By way of replacement, and notwithstanding some proposed withdrawals, South Australia has plenty of registered gas-fired power capacity to more than account for the demise of Northern, as evidenced by the fact that gas was dispatching at only around 15% of the registered capacity for the 29 hour period.
While there is no apparent short-term risk to supply, South Australian gas generators will be competing with imported Victorian brown coal generators to pick up any deficit left by Northern’s shutdown.
And because the Victorian coal generators are the least expensive on the national market, Northern’s shutdown will, to a large extent, be underwritten by the Latrobe Valley.
As is typically the case, in the hours after Northern’s shutdown Victoria was exporting power both to South Australia and to New South Wales (and if Basslink were not broken, it would no doubt be doing so to Tasmania), at the combined total of about 800 megawatts. That is just a bit less than the typical output of Hazelwood, the country’s most emission intensive power plant at 1.56 tonnes CO2 per megawatt hour sent out power, or Yallourn with an emission intensity of 1.49. In comparison, Northern’s emission intensity is listed at 1.13 by the market operator.
So to the extent that Northern’s output is underwritten by the Latrobe generators, there will unlikely be any net CO2 reductions across the grid due to Northern’s retirement. In fact, there may be an increase.
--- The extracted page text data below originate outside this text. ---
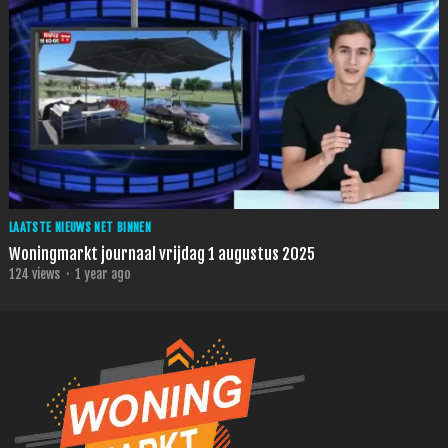
LAATSTE NIEUWS NET BINNEN
Woningmarkt journaal vrijdag 1 augustus 2025
124
views
·
1 year ago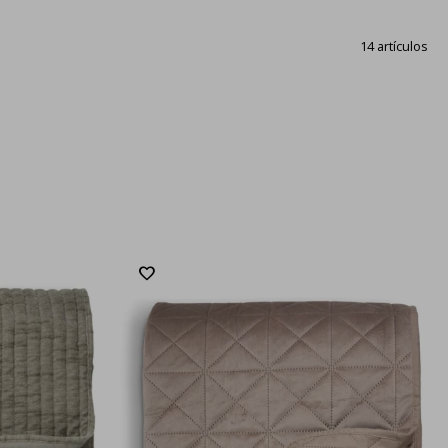
14 artículos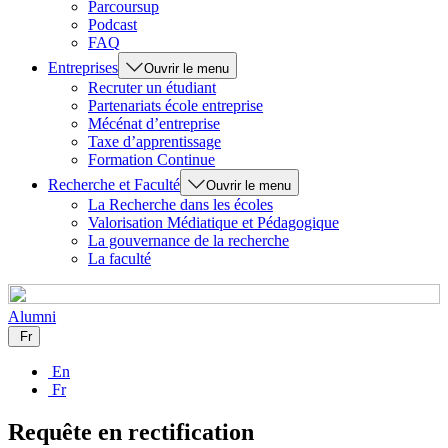
Parcoursup
Podcast
FAQ
Entreprises
Ouvrir le menu
Recruter un étudiant
Partenariats école entreprise
Mécénat d’entreprise
Taxe d’apprentissage
Formation Continue
Recherche et Faculté
Ouvrir le menu
La Recherche dans les écoles
Valorisation Médiatique et Pédagogique
La gouvernance de la recherche
La faculté
Alumni
Fr
En
Fr
Requête en rectification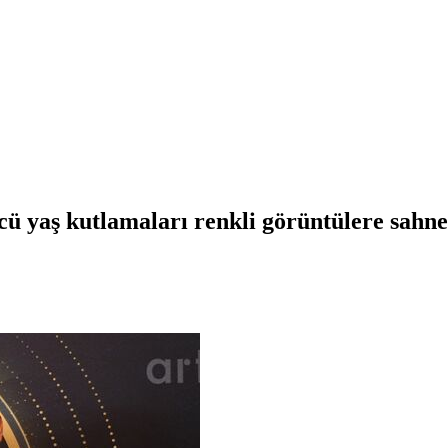
ü yaş kutlamaları renkli görüntülere sahne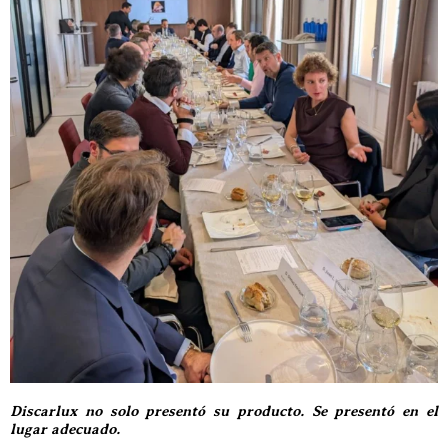
Discarlux no solo presentó su producto. Se presentó en el
lugar adecuado.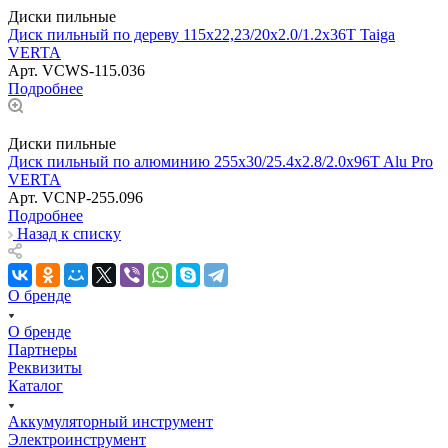
Диски пильные
Диск пильный по дереву 115x22,23/20x2.0/1.2х36T Taiga
VERTA
Арт.
VCWS-115.036
Подробнее
Диски пильные
Диск пильный по алюминию 255x30/25.4х2.8/2.0x96T Alu Pro
VERTA
Арт.
VCNP-255.096
Подробнее
Назад к списку
О бренде
О бренде
Партнеры
Реквизиты
Каталог
Аккумуляторный инструмент
Электроинструмент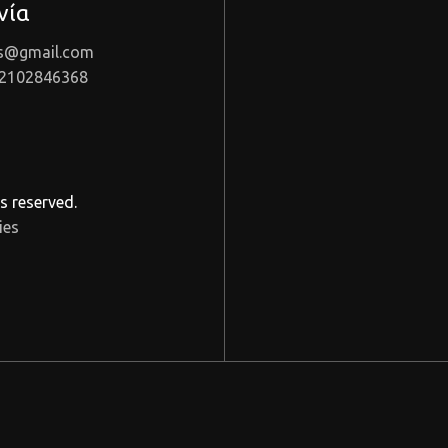
νία
as@gmail.com
 2102846368
s reserved.
ies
Whatever, South Australian power supply is definitely not yet coal-free.
More interesting will be how the change in structure of South Australian power supply effects wholesale prices in times of high demand and low winds. If local prices are to be set by more marginal gas, there will be upward pressure on price and volatility. To some extent, that tendency will be offset by the 190 megawatt upgrade in the Heywood interconnect capacity due for completion in the next month or so, which will expand the capacity to import even more of Latrobe Valley’s output in times of need, while allowing for greater export of wind power in times of surplus.
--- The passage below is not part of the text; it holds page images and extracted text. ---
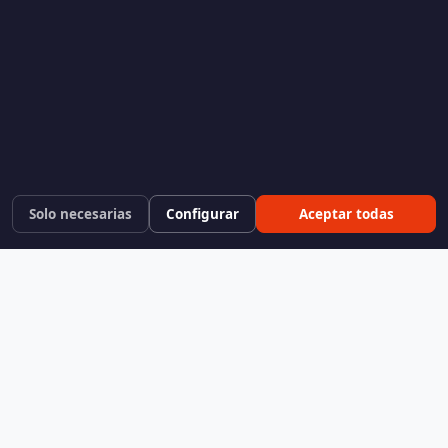
Solo necesarias
Configurar
Aceptar todas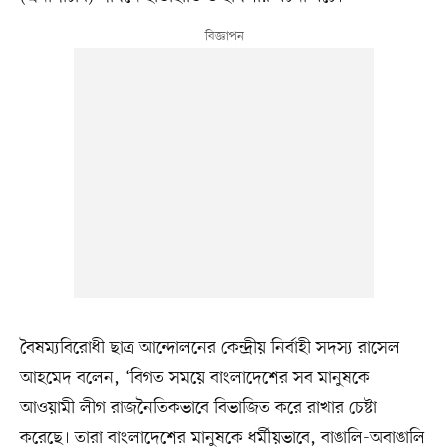
বৈষম্যবিরোধী ছাত্র আন্দোলনের কেন্দ্রীয় নির্বাহী সদস্য রাসেল
আহমেদ বলেন, ‘বিগত সময়ে বাংলাদেশের সব মানুষকে
আওয়ামী লীগ রাজনৈতিকভাবে বিভাজিত করে রাখার চেষ্টা
করেছে। তারা বাংলাদেশের মানুষকে ধর্মীয়ভাবে, বাঙালি-অবাঙালি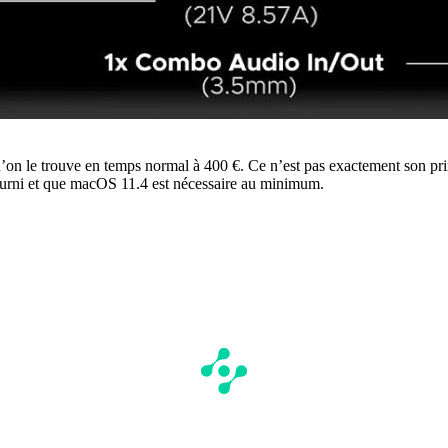
u’on le trouve en temps normal à 400 €. Ce n’est pas exactement son prix
r fourni et que macOS 11.4 est nécessaire au minimum.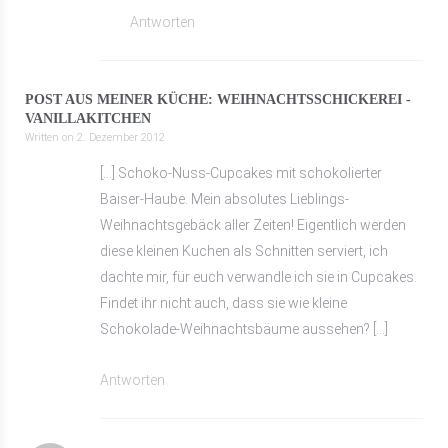
Antworten
POST AUS MEINER KÜCHE: WEIHNACHTSSCHICKEREI -
VANILLAKITCHEN
Written on
2. Dezember 2012
[…] Schoko-Nuss-Cupcakes mit schokolierter
Baiser-Haube. Mein absolutes Lieblings-
Weihnachtsgebäck aller Zeiten! Eigentlich werden
diese kleinen Kuchen als Schnitten serviert, ich
dachte mir, für euch verwandle ich sie in Cupcakes.
Findet ihr nicht auch, dass sie wie kleine
Schokolade-Weihnachtsbäume aussehen? […]
Antworten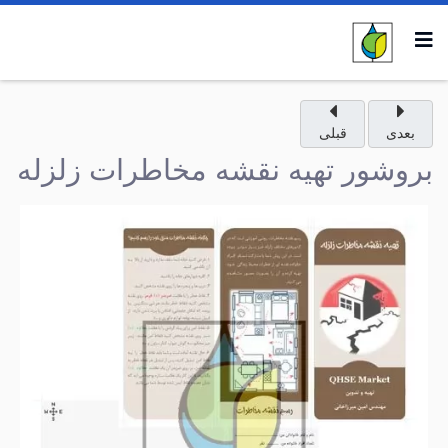
بعدی
قبلی
بروشور تهیه نقشه مخاطرات زلزله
Recent years have seen relatively subdued wholesale power price volatility across the southern states. However, we do not have to look far back in time to see just how sensitive volatility is to changes in supply and demand settings. The years 2007 and 2008 at the height of the Millennium Drought are a case in point. Then South Australian prices averaged almost $63 per megawatt hour and, for the best 5 hours of each day, averaged about $190. By comparison, for 2014 and 2015 the average price was $49, with the best 5 hours of each day yielding just $89.
Any possibility of a return to 2007-08 pricing regimes following Northern’s closure would no doubt excite interest in new investment, especially in grid-scale storage. If one believed those prices would be sustained over the long haul, then solar thermal power configured with about five hours molten salt storage, such as being proposed by Solar Reserve, would be an attractive offering. Of course, that would very much depend on how gas prices play out in the future, whether one believes there will be a carbon price, what happens to the RET beyond 2030, and just how much other investment is being considered.
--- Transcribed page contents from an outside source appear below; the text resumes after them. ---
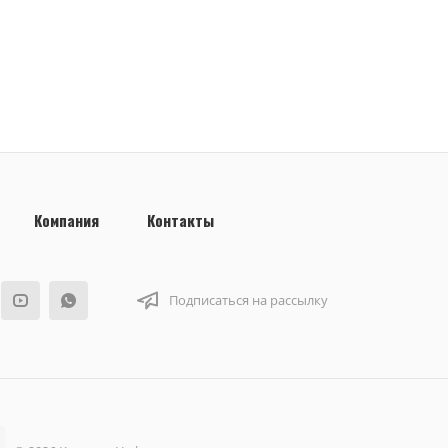
Компания
Контакты
Подписаться на рассылку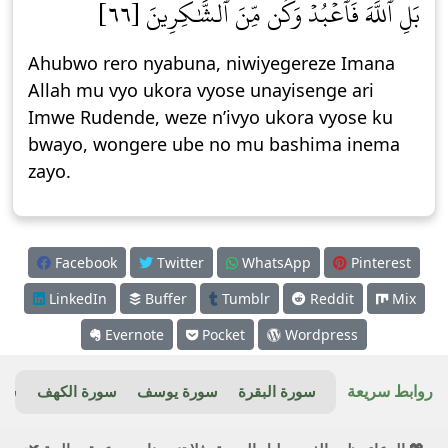
بَلِ ٱللَّهَ فَٱعۡبُدۡ وَكُن مِّنَ ٱلشَّٰكِرِينَ [٦٦]
Ahubwo rero nyabuna, niwiyegereze Imana
Allah mu vyo ukora vyose unayisenge ari
Imwe Rudende, weze n’ivyo ukora vyose ku
bwayo, wongere ube no mu bashima inema
zayo.
Facebook
Twitter
WhatsApp
Pinterest
LinkedIn
Buffer
Tumblr
Reddit
Mix
Evernote
Pocket
Wordpress
روابط سريعة
سورة البقرة
سورة يوسف
سورة الكهف
سور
Paradoxically, without new South Australian investment in technologies that help balance wind power’s intrinsic variability, the shutdown of Northern will further cement the Latrobe Valley as the backbone of the Australian electricity system. And that will be grim for the nation’s emissions trajectory.
The fading of the Northern lights illustrates once again the need for an integrated approach to managing the much needed transition to a less emission intensive power supply across the nation.
Mike Sandiford is Professor of Geology at the University of Melbourne.